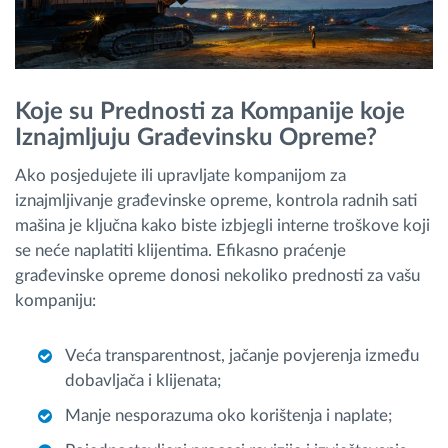
Koje su Prednosti za Kompanije koje
Iznajmljuju Građevinsku Opreme?
Ako posjedujete ili upravljate kompanijom za
iznajmljivanje građevinske opreme, kontrola radnih sati
mašina je ključna kako biste izbjegli interne troškove koji
se neće naplatiti klijentima. Efikasno praćenje
građevinske opreme donosi nekoliko prednosti za vašu
kompaniju:
Veća transparentnost, jačanje povjerenja između
dobavljača i klijenata;
Manje nesporazuma oko korištenja i naplate;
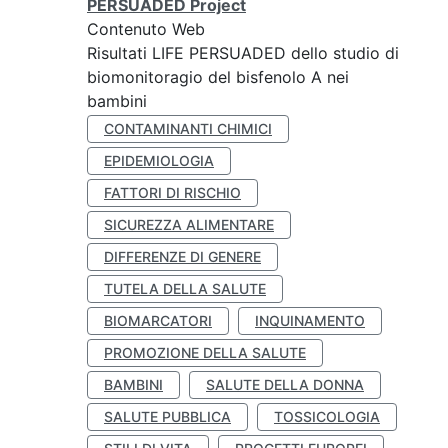
PERSUADED Project
Contenuto Web
Risultati LIFE PERSUADED dello studio di
biomonitoragio del bisfenolo A nei
bambini
CONTAMINANTI CHIMICI
EPIDEMIOLOGIA
FATTORI DI RISCHIO
SICUREZZA ALIMENTARE
DIFFERENZE DI GENERE
TUTELA DELLA SALUTE
BIOMARCATORI
INQUINAMENTO
PROMOZIONE DELLA SALUTE
BAMBINI
SALUTE DELLA DONNA
SALUTE PUBBLICA
TOSSICOLOGIA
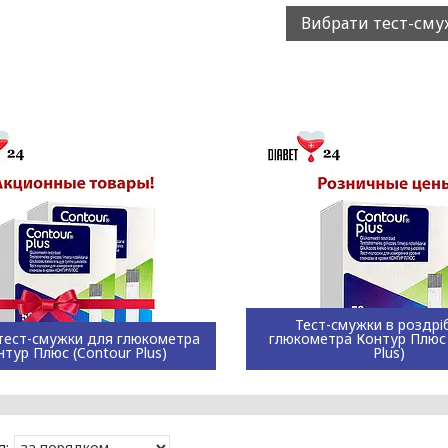
Вибрати тест-см
Тест-смужки в роздрі
 тест-смужки для глюкометра
глюкометра Контур Плюс 
нтур Плюс (Contour Plus)
Plus)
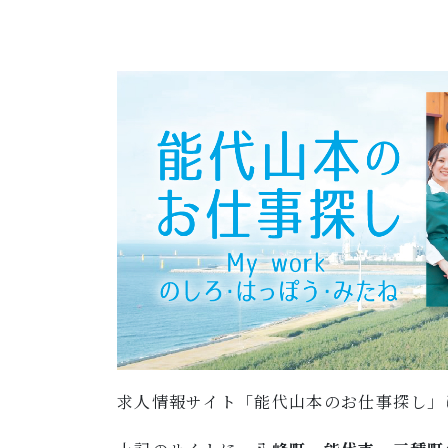
求人情報サイト「能代山本のお仕事探し」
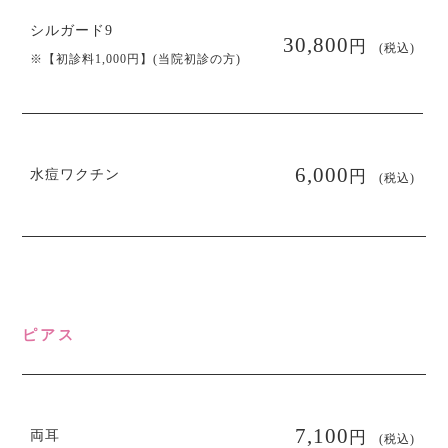
シルガード9
円
30,800
(税込)
※【初診料1,000円】(当院初診の方)
円
6,000
水痘ワクチン
(税込)
ピアス
円
7,100
両耳
(税込)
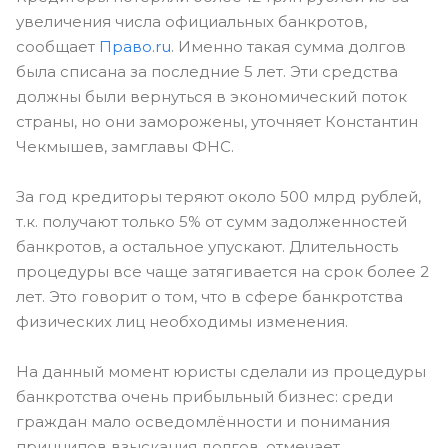
увеличения числа официальных банкротов,
сообщает
Право.ru
. Именно такая сумма долгов
была списана за последние 5 лет. Эти средства
должны были вернуться в экономический поток
страны, но они заморожены, уточняет Константин
Чекмышев, замглавы ФНС.
За год кредиторы теряют около 500 млрд рублей,
т.к. получают только 5% от сумм задолженностей
банкротов, а остальное упускают. Длительность
процедуры все чаще затягивается на срок более 2
лет. Это говорит о том, что в сфере банкротства
физических лиц необходимы изменения.
На данный момент юристы сделали из процедуры
банкротства очень прибыльный бизнес: среди
граждан мало осведомлённости и понимания
принципов взыскания долгов, отмечает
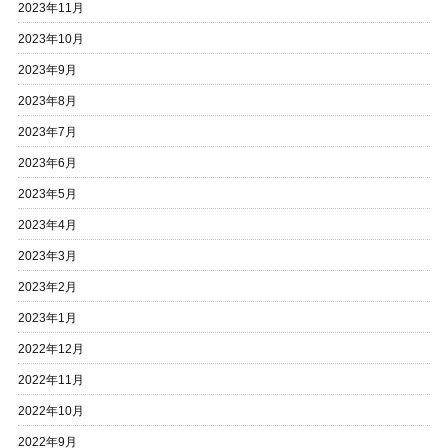
2023年11月
2023年10月
2023年9月
2023年8月
2023年7月
2023年6月
2023年5月
2023年4月
2023年3月
2023年2月
2023年1月
2022年12月
2022年11月
2022年10月
2022年9月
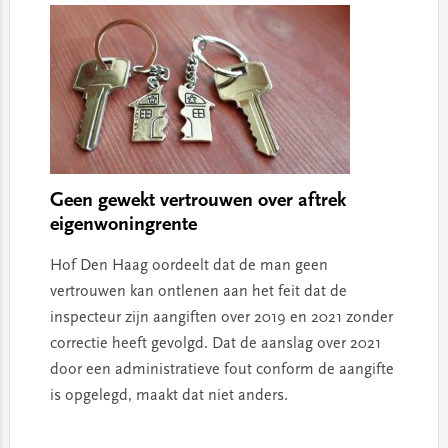
Geen gewekt vertrouwen over aftrek
eigenwoningrente
Hof Den Haag oordeelt dat de man geen
vertrouwen kan ontlenen aan het feit dat de
inspecteur zijn aangiften over 2019 en 2021 zonder
correctie heeft gevolgd. Dat de aanslag over 2021
door een administratieve fout conform de aangifte
is opgelegd, maakt dat niet anders.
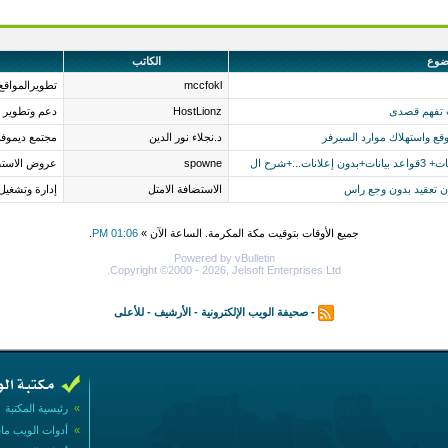
ضوع
الكاتب
mccfokl
تطويرالمواقع
نت تفهم قصدى
HostLionz
دعم وتطوير الـ 
قع واستهلاك موارد السيرفر
د.نجلاء نور الدين
مجتمع ديموف
spowne
عروض الاستض
ن تعقيد بدون وجع راس
الاستضافة الامتل
إدارة وتشغيل
جميع الأوقات بتوقيت مكة المكرمة. الساعة الآن »
01:06 PM
.
Powered by vBulletin
Copyright ©2000 - 2026, Jelsoft Enterprises Ltd.
-
صحيفة الويب الإلكترونية
-
الأرشيف
-
للأعلى
»
رئيسية المكتبة
»
أدوات الويب ما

Task to carry out → Reprint exactly, and only, the lines running from the one containing "نت تفهم قصدى" through the last line of the listing above.

Answer to this exercise →
نت تفهم قصدى
HostLionz
دعم وتطوير الـ 
قع واستهلاك موارد السيرفر
د.نجلاء نور الدين
مجتمع ديموف
spowne
عروض الاستض
ن تعقيد بدون وجع راس
الاستضافة الامتل
إدارة وتشغيل
جميع الأوقات بتوقيت مكة المكرمة. الساعة الآن »
01:06 PM
.
Powered by vBulletin
Copyright ©2000 - 2026, Jelsoft Enterprises Ltd.
-
صحيفة الويب الإلكترونية
-
الأرشيف
-
للأعلى
»
رئيسية المكتبة
»
أدوات الويب ما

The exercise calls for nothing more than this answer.